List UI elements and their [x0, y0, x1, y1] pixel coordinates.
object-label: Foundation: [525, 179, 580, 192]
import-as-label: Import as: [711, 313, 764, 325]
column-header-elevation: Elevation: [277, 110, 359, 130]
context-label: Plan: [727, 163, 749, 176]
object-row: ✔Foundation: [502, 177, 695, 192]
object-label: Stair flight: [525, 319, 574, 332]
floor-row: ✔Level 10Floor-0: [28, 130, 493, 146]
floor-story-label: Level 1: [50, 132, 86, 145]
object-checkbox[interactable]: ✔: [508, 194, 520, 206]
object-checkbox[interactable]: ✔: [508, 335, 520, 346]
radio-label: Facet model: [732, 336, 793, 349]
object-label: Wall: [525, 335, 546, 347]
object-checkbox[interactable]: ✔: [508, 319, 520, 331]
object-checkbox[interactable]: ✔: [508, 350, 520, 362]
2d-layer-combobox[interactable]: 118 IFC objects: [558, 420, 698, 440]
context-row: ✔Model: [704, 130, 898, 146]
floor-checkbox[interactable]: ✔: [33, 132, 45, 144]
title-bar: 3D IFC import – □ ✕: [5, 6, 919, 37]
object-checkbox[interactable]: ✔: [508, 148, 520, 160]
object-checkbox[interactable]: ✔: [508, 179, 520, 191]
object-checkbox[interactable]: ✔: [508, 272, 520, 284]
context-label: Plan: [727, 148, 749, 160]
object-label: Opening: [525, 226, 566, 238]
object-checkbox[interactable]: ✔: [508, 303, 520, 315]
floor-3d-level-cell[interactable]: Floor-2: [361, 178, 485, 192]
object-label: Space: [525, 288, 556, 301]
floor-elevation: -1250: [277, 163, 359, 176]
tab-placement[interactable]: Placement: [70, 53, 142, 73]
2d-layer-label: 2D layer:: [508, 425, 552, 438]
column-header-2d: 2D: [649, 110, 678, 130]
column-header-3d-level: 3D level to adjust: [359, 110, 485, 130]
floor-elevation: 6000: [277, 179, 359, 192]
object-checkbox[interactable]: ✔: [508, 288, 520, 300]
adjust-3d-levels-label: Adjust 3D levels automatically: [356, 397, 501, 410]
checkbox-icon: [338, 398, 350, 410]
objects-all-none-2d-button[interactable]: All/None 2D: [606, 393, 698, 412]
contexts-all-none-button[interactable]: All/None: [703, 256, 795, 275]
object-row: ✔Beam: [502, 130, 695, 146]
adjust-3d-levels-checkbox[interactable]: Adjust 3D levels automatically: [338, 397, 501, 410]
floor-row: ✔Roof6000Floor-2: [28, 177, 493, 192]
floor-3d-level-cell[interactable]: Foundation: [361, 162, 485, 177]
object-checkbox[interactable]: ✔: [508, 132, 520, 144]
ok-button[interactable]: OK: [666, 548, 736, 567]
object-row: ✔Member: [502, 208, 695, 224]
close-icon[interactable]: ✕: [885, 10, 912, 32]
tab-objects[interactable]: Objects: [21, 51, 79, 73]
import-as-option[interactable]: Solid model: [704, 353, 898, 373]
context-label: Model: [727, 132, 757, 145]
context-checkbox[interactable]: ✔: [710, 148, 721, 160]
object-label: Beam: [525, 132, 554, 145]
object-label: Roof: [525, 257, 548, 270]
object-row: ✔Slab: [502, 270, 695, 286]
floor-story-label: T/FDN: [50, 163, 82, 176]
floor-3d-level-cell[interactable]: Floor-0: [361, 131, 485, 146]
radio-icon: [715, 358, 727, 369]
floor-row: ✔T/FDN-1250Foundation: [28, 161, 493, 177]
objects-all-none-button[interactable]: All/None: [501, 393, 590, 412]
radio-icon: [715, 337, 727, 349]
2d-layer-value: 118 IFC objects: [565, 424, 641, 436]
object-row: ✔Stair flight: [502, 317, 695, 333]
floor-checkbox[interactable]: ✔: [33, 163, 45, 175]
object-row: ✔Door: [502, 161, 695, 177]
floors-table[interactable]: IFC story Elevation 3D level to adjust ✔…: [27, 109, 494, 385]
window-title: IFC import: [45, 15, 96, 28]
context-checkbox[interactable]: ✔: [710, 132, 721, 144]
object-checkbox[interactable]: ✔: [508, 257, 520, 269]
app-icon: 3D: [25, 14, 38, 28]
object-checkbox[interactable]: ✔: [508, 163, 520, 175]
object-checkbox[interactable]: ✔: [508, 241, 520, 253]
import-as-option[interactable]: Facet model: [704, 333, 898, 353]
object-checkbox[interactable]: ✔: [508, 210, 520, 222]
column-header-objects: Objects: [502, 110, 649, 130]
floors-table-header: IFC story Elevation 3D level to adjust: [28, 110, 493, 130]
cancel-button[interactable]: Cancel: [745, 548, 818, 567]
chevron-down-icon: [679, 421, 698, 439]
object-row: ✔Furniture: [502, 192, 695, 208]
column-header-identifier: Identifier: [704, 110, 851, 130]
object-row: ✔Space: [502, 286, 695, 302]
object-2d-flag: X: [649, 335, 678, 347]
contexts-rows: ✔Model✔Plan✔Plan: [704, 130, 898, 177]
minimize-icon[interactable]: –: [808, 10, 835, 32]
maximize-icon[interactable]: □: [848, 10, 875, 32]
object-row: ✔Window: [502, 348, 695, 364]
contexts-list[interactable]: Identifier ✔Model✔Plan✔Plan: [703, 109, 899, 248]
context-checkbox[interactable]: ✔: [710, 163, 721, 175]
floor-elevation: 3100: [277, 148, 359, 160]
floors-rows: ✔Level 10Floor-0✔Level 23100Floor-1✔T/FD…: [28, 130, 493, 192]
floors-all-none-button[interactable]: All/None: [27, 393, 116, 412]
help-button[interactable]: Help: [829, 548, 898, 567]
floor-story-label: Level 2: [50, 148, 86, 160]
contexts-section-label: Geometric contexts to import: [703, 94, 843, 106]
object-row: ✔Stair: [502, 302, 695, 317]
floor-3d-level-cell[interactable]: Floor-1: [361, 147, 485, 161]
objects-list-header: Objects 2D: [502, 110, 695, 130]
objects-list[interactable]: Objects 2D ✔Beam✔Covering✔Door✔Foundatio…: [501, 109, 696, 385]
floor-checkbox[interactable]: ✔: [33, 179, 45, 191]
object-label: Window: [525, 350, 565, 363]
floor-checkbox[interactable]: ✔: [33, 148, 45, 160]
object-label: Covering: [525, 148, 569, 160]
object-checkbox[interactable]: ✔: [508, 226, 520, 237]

= = = =

> ACTION ITEM
Within the material above, find every line containing the word "Space" and copy it.

> PROBLEM SOLUTION
object-label: Space: [525, 288, 556, 301]
object-row: ✔Space: [502, 286, 695, 302]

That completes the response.